Reflections on Community Rights from Rural America is a monthly column by CR activist and organizer Curt Hubatch. Curt is an unschooling father of two young children and one young adult. Currently he works as a substitute rural letter carrier for the USPS. He lives in a cordwood house that he built with his wife, family, and friends in Northwestern Wisconsin.


As a father who wants his children to inherit a livable planet full of potential and possibility,
this statement written by Thomas Jefferson in the Declaration of Independence has great significance:

He [the king] has refused his Assent to Laws, the most wholesome and necessary for the public Good.” 

In today’s terms, the king’s priority wasn’t supporting the public good.
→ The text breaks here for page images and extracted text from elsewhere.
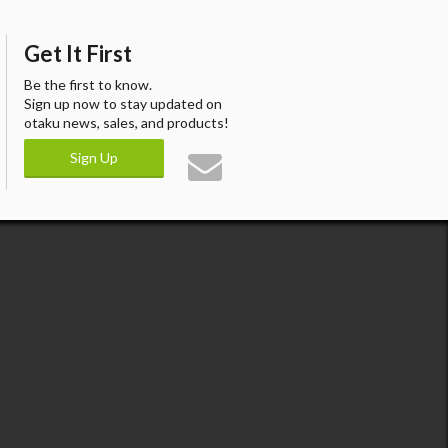
Get It First
Be the first to know.
Sign up now to stay updated on
otaku news, sales, and products!
Sign Up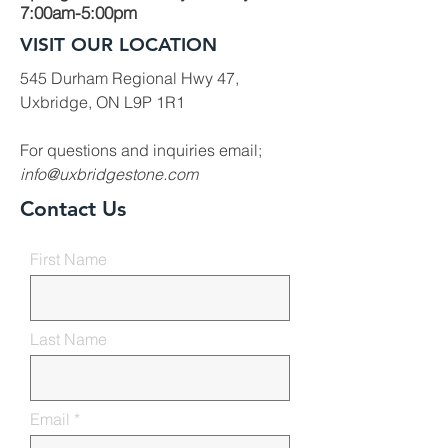
7:00am-5:00pm
VISIT OUR LOCATION
545 Durham Regional Hwy 47,
Uxbridge, ON L9P 1R1
For questions and inquiries email;
info@uxbridgestone.com
Contact Us
First Name
Last Name
Email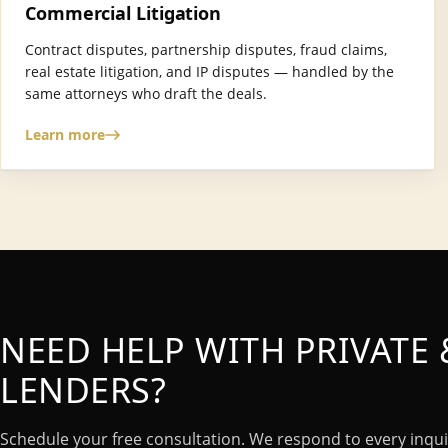
Commercial Litigation
Contract disputes, partnership disputes, fraud claims,
real estate litigation, and IP disputes — handled by the
same attorneys who draft the deals.
Learn more
NEED HELP WITH PRIVATE
LENDERS?
Schedule your free consultation. We respond to every inqui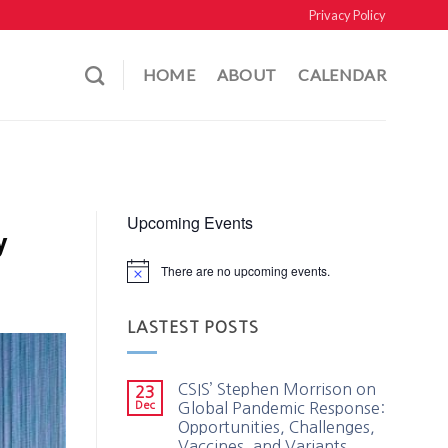
Privacy Policy
HOME
ABOUT
CALENDAR
Upcoming Events
y
There are no upcoming events.
LASTEST POSTS
CSIS’ Stephen Morrison on
23
Dec
Global Pandemic Response:
Opportunities, Challenges,
Vaccines, and Variants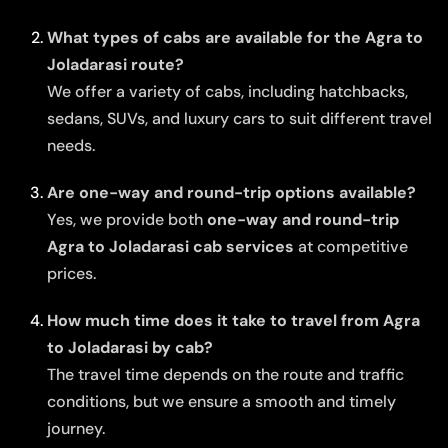
What types of cabs are available for the Agra to
Joladarasi route?
We offer a variety of cabs, including hatchbacks,
sedans, SUVs, and luxury cars to suit different travel
needs.
Are one-way and round-trip options available?
Yes, we provide both
one-way and round-trip
Agra to Joladarasi cab services
at competitive
prices.
How much time does it take to travel from Agra
to Joladarasi by cab?
The travel time depends on the route and traffic
conditions, but we ensure a smooth and timely
journey.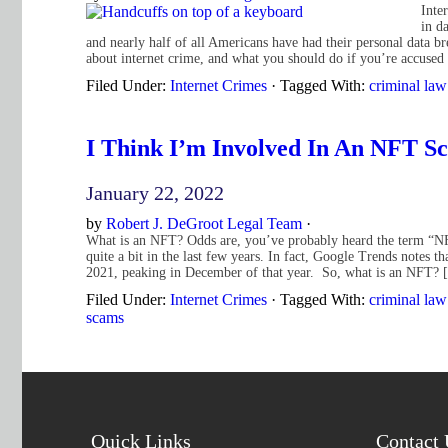
Inte
in d
and nearly half of all Americans have had their personal data b
about internet crime, and what you should do if you’re accuse
Filed Under:
Internet Crimes
·
Tagged With:
criminal law
I Think I’m Involved In An NFT S
January 22, 2022
by
Robert J. DeGroot Legal Team
·
What is an NFT? Odds are, you’ve probably heard the term “NFT”
quite a bit in the last few years. In fact, Google Trends notes 
2021, peaking in December of that year. So, what is an NFT?
Filed Under:
Internet Crimes
·
Tagged With:
criminal law
scams
Quick Links
Contact 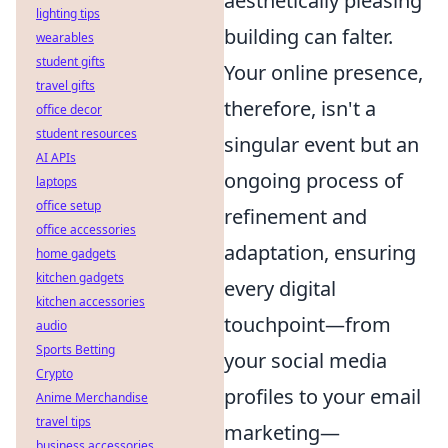
aesthetically pleasing
lighting tips
building can falter.
wearables
student gifts
Your online presence,
travel gifts
therefore, isn't a
office decor
student resources
singular event but an
AI APIs
ongoing process of
laptops
office setup
refinement and
office accessories
adaptation, ensuring
home gadgets
kitchen gadgets
every digital
kitchen accessories
touchpoint—from
audio
Sports Betting
your social media
Crypto
profiles to your email
Anime Merchandise
travel tips
marketing—
business accessories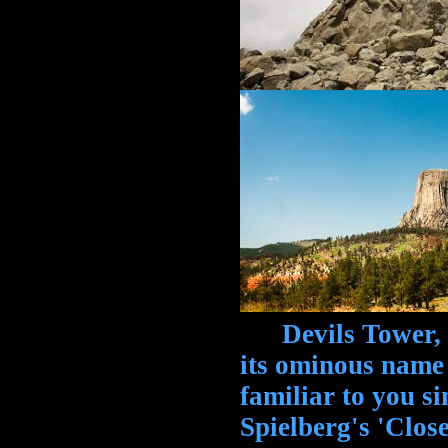
Devils Tower, W
its ominous name
familiar to you si
Spielberg's 'Clos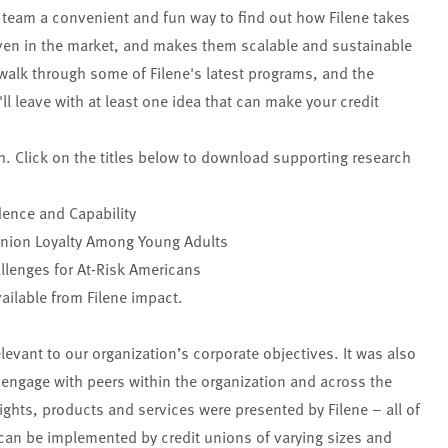
team a convenient and fun way to find out how Filene takes
oven in the market, and makes them scalable and sustainable
 walk through some of Filene's latest programs, and the
l leave with at least one idea that can make your credit
h. Click on the titles below to download supporting research
dence and Capability
Union Loyalty Among Young Adults
llenges for At-Risk Americans
ailable from Filene impact.
levant to our organization’s corporate objectives. It was also
o engage with peers within the organization and across the
ights, products and services were presented by Filene – all of
can be implemented by credit unions of varying sizes and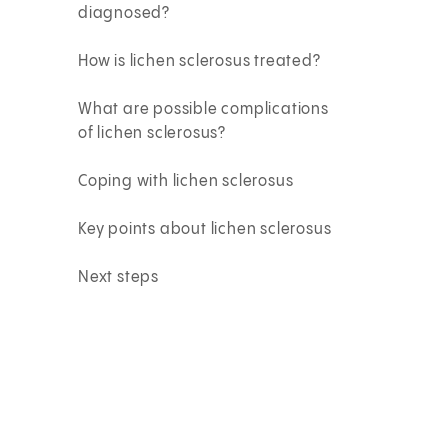
diagnosed?
How is lichen sclerosus treated?
What are possible complications
of lichen sclerosus?
Coping with lichen sclerosus
Key points about lichen sclerosus
Next steps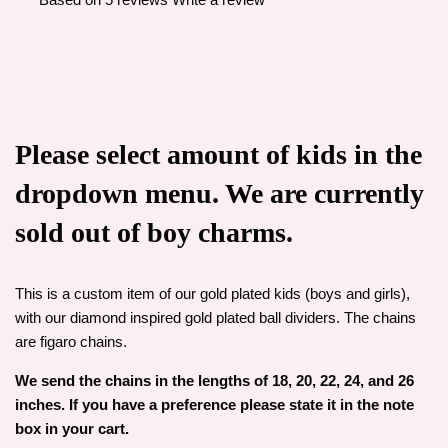
Please select amount of kids in the
dropdown menu. We are currently
sold out of boy charms.
This is a custom item of our gold plated kids (boys and girls),
with our diamond inspired gold plated ball dividers. The chains
are figaro chains.
We send the chains in the lengths of 18, 20, 22, 24, and 26
inches. If you have a preference please state it in the note
box in your cart.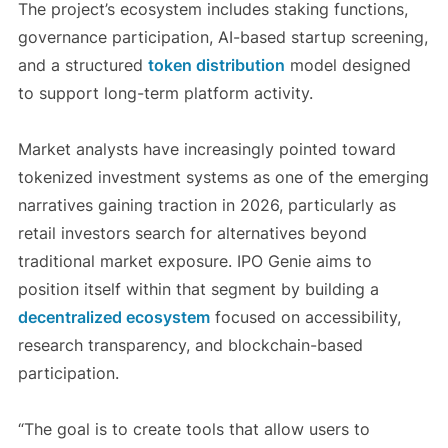
The project’s ecosystem includes staking functions,
governance participation, AI-based startup screening,
and a structured
token distribution
model designed
to support long-term platform activity.
Market analysts have increasingly pointed toward
tokenized investment systems as one of the emerging
narratives gaining traction in 2026, particularly as
retail investors search for alternatives beyond
traditional market exposure. IPO Genie aims to
position itself within that segment by building a
decentralized ecosystem
focused on accessibility,
research transparency, and blockchain-based
participation.
“The goal is to create tools that allow users to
I read a statement recently by Tom Goldtooth who does care about the public good. He is executive director of the Indigenous Environmental Network (IEN) and has been fighting for a better world for Indian and nonindian people most of his life. Paraphrasing him he said, we are at war with the earth and need to keep the remaining oil in the ground.

Tom is an active, traditional Native American elder. When a guy like this talks, you sit up, pay attention, and listen… at least I do.

Like Tom Goldtooth (Listen to him HERE) I think most of us know at some level that we are at war with what gives us life. We’ve known we are at war….. since we were children. However, over time we’ve had it conditioned out of us, and business interests and bottom-line thinking have won the day.

I believe that the reality of our current environmental predicament – pick your poison: climate destabilization, human overpopulation, accelerated species extinction – has brought us to a second revolution in our country’s history. As hard as it is to imagine it is as equal to the first American Revolution, it is one that future generations, if there are any, will learn and talk about as we did about the first American Independence movement and Revolution.

The world has blown open the window to revolution. There is no reversing the irreversible. We as a species and nation can only adapt to an ever increasingly chaotic and collapsing world. We cannot go on thinking and acting like we have since the dawn of civilization and believing that it is the greatest and best way to live.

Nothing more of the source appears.